Uncle Bob's Humble Object design pattern is when you use ability to test as a criteria for separating different parts of a module or component. The idea is to split a module, into two smaller modules; one is easy to test, and one is hard to. This relates to the idea of testing to an interface and not an implementation. An implementation may have tons of helper functions, since they are not exposed to the interface, they shouldn't be directly tested to keep the test code as easy to change as production.

Engineering Daybook

From Pragmatic Programmer

Maybe you aren't as forgetful as I am, but I have found that it's pretty easy to forget the details of what I was working on last week. Moreover, I have found it's quite annoying to be 5 levels deep in the debugger only to be interrupted and forget where I was. An engineering "day"-book is a way to help with this. Now I admittedly suck at the whole "day" part of daybook as I'm on the same one as when I started a year ago, but the idea is to write down notes, reminders, etc. every day. You can use it for keeping track of where you are in your debugging, scrap paper for calculations, or just rubber ducking. Rubber ducking is explaining, in detail, what your code that you're debugging does as the mere act of explaining it to someone (or something) that has never seen it before can help you find things you missed.

Boundaries

We can decouple code simply by having separate functions. Later we may find that we need separate modules or separate components.
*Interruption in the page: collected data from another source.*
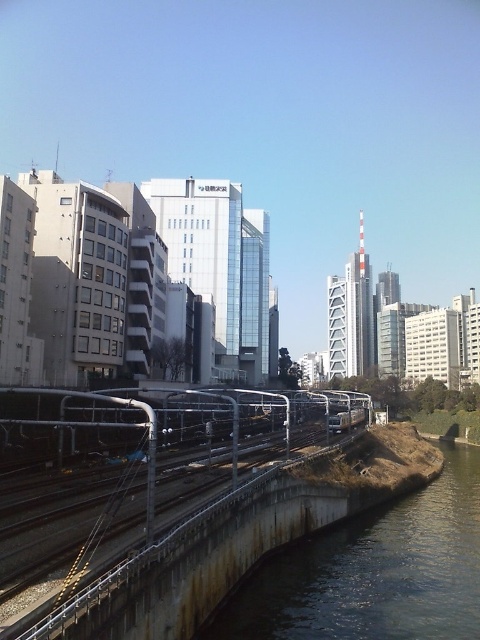 You are a pedestrian standing on the embankment next to the brown concrete river at lower right. You want to board the silver metallic passenger train at center that is moving towards the right. Is there a direct path from your current position to the train without crossing any tracks?

The brown concrete river at lower right is below the silver metallic passenger train at center, so there is no direct path from the river to the train without crossing the tracks. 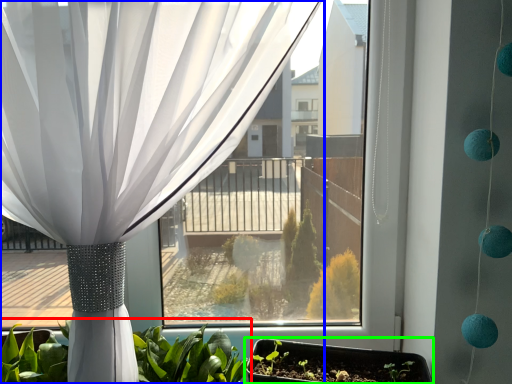 Question: Based on their relative distances, which object is farther from houseplant (highlighted by a red box)? Choose from curtain (highlighted by a blue box) and flowerpot (highlighted by a green box).

Choices:
 (A) curtain
 (B) flowerpot

Answer: (A) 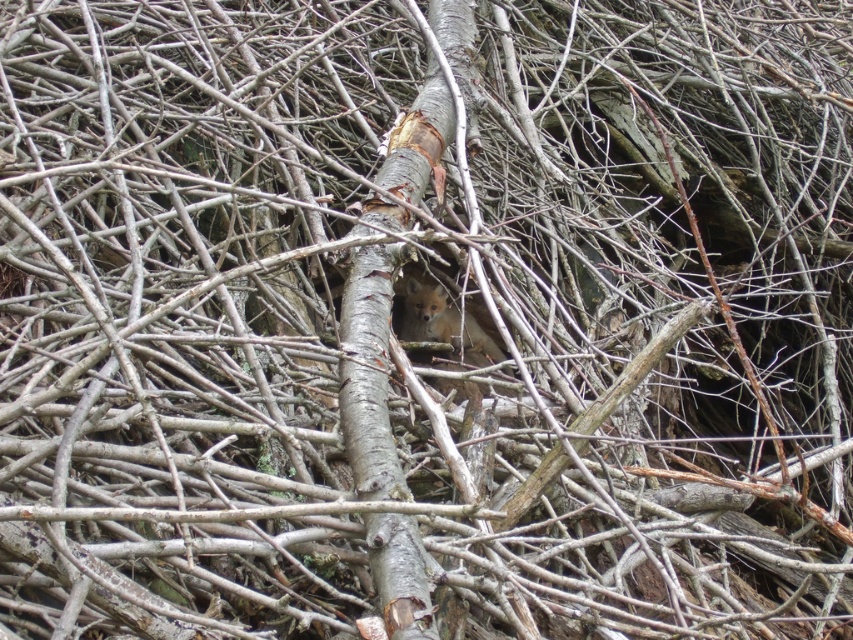 Consider the image. You are navigating through the dense tangle of branches and twigs in the image. You are currently at point [405,156] and want to reach point [401,296]. Based on the spatial relationship between these two points, which direction should you move to get closer to your destination?

To move from point [405,156] to point [401,296], you should move to the right since point [401,296] is located to the right of point [405,156].

You are navigating through a dense forest and come across a tangle of intertwined branches. You need to locate the gray bark tree trunk at center to mark your position. Based on the coordinates provided, can you determine its exact position in the scene?

The gray bark tree trunk at center is located at point (369, 371), which marks its exact position in the scene. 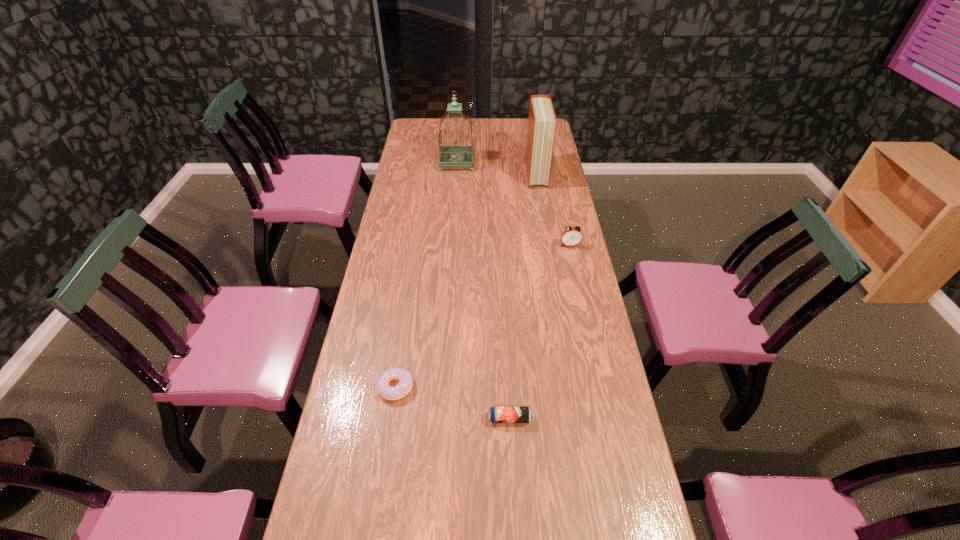 Identify the location of vacant area that lies between the fourth farthest object and the beer can. The width and height of the screenshot is (960, 540). (452, 403).

At what (x,y) coordinates should I click in order to perform the action: click on free space between the third nearest object and the doughnut. Please return your answer as a coordinate pair (x, y). Looking at the image, I should click on (483, 316).

You are a GUI agent. You are given a task and a screenshot of the screen. Output one action in this format:
    pyautogui.click(x=<x>, y=<y>)
    Task: Click on the unoccupied area between the third object from right to left and the hardback book
    This screenshot has height=540, width=960.
    Given the screenshot: What is the action you would take?
    tap(523, 296)

You are a GUI agent. You are given a task and a screenshot of the screen. Output one action in this format:
    pyautogui.click(x=<x>, y=<y>)
    Task: Click on the free space between the third object from right to left and the birdcage
    Image resolution: width=960 pixels, height=540 pixels.
    Given the screenshot: What is the action you would take?
    pyautogui.click(x=483, y=291)

Find the location of a particular element. This screenshot has height=540, width=960. empty space that is in between the third tallest object and the birdcage is located at coordinates (514, 204).

You are a GUI agent. You are given a task and a screenshot of the screen. Output one action in this format:
    pyautogui.click(x=<x>, y=<y>)
    Task: Click on the free point between the third shortest object and the birdcage
    The image size is (960, 540).
    Given the screenshot: What is the action you would take?
    pyautogui.click(x=514, y=204)

At what (x,y) coordinates should I click in order to perform the action: click on unoccupied area between the birdcage and the doughnut. Please return your answer as a coordinate pair (x, y). Looking at the image, I should click on (426, 275).

Identify which object is the second nearest to the third shortest object. Please provide its 2D coordinates. Your answer should be formatted as a tuple, i.e. [(x, y)], where the tuple contains the x and y coordinates of a point satisfying the conditions above.

[(451, 155)]

This screenshot has width=960, height=540. I want to click on object that stands as the third closest to the beer can, so click(x=542, y=121).

At what (x,y) coordinates should I click in order to perform the action: click on vacant position in the image that satisfies the following two spatial constraints: 1. at the door of the birdcage; 2. on the left side of the nearest object. Please return your answer as a coordinate pair (x, y). This screenshot has width=960, height=540. Looking at the image, I should click on (439, 419). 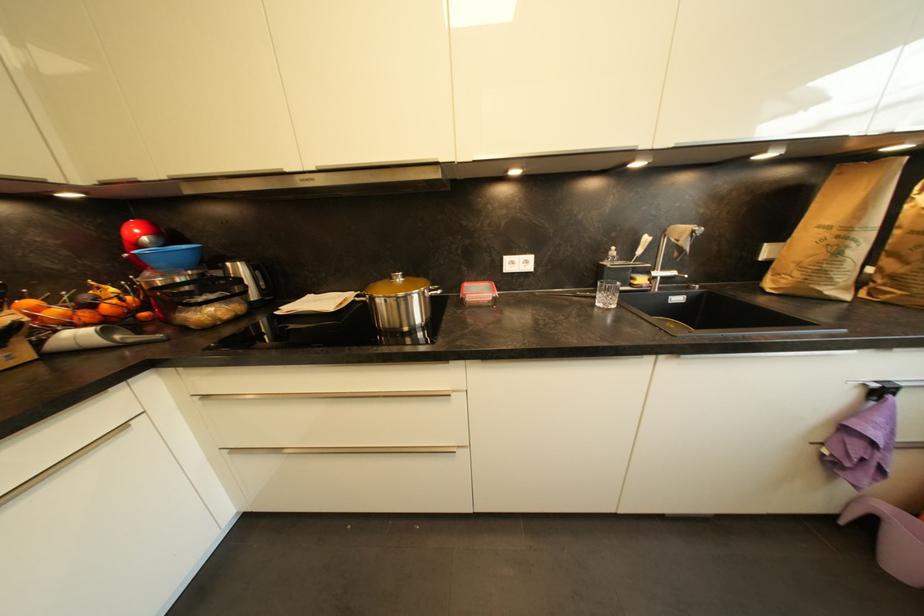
We can create stronger boundaries by creating different deployment components, separating code to run on independent threads, independent processes, or even independent services connected remotely. Stronger boundaries strengthens decoupling but increases the cost of crossing the boundary.

Defensive Programming

Always be on the look out for "impossible" program states. Act like there is a little gremlin in your code that's trying to mess you up. For example, maybe in a switch block the default case should never be executed. Instead of just leaving it out, knowing the default case should never be chosen, make the default case throw an exception.

Make your interfaces really easy to use and hard to mess up. Finally, document everything you are assuming. It might be hard to notice things you are subconsciously assuming, but whenever you can see an assumption made in your code, document it. For example, if you use any of the C string functions on a const char *, you are assuming that const char * is a C string, which ends in the null terminator.